Terör örgütünün Fırat’ın doğusundaki demografik yapıyı değiştirmek için aleni infazlar yaptığını belirten Erdoğan, "Bu örgüt, Mümbiç gibi, Rakka gibi, Fırat’ın doğusundaki bölgelerde de demografik yapıyı değiştirmek için sayısız insan hakları ihlalleri, aleni infazlar yapmaktadır. Yapmayı sürdürmektedir. Türkiye’nin güvenli hale getirdiği hiçbir yerde en küçük bir insan hakkı ihlali olmamıştır.

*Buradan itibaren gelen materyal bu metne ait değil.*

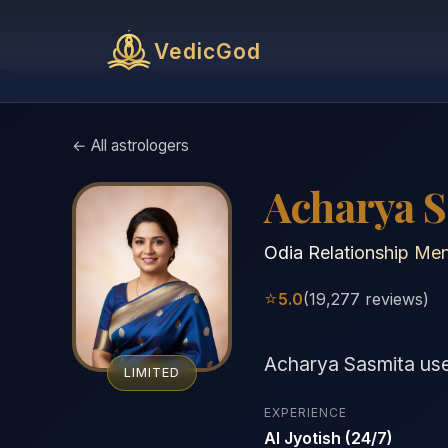
VedicGod
← All astrologers
Acharya 
Odia Relationship Men
⭐
5.0
(19,277 reviews)
Acharya Sasmita us
LIMITED
EXPERIENCE
AI Jyotish (24/7)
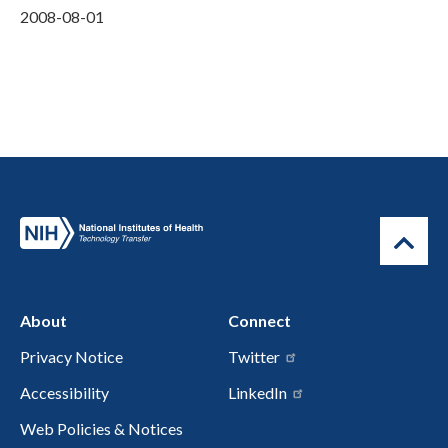
2008-08-01
About
Connect
Privacy Notice
Twitter
Accessibility
LinkedIn
Web Policies & Notices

Fırat’ın doğusunda da aynı şekilde Suriyeli kardeşlerimizle birlikte huzur, güven ve istikrar içerisinde bir hayat alanı oluşturmakta kararlıyız. Suriye’de 8. yılını geride bırakan kaos döneminde 1 milyona aşkın insan hayatını kaybetti. Türkiye başta olmak üzere bölge ülkeleri çok ciddi insanı yüklerle karşı karşıya kaldı. Bu çarpık durumun devamına birilerinin bölgeye en küçük bir faydası olmayan keyfi çıkarları için rıza göstermeyeceğiz. Bu mesele Türkiye açısından hayati bir zorunluluktur. Müttefiklerimizin taktik çıkarları için kendi hayati önceliklerimizden vazgeçmeyeceğiz. Türkiye gibi bir ülkeyi 3 kuruşluk terör örgülerine tercih edecek anlayış sadece bölgemiz için değil tüm dünya için tehlike arz ediyor demektir. Herkesin hesabını kitabını buna göre yapmasını özellikle bekliyoruz" ifadelerine yer verdi.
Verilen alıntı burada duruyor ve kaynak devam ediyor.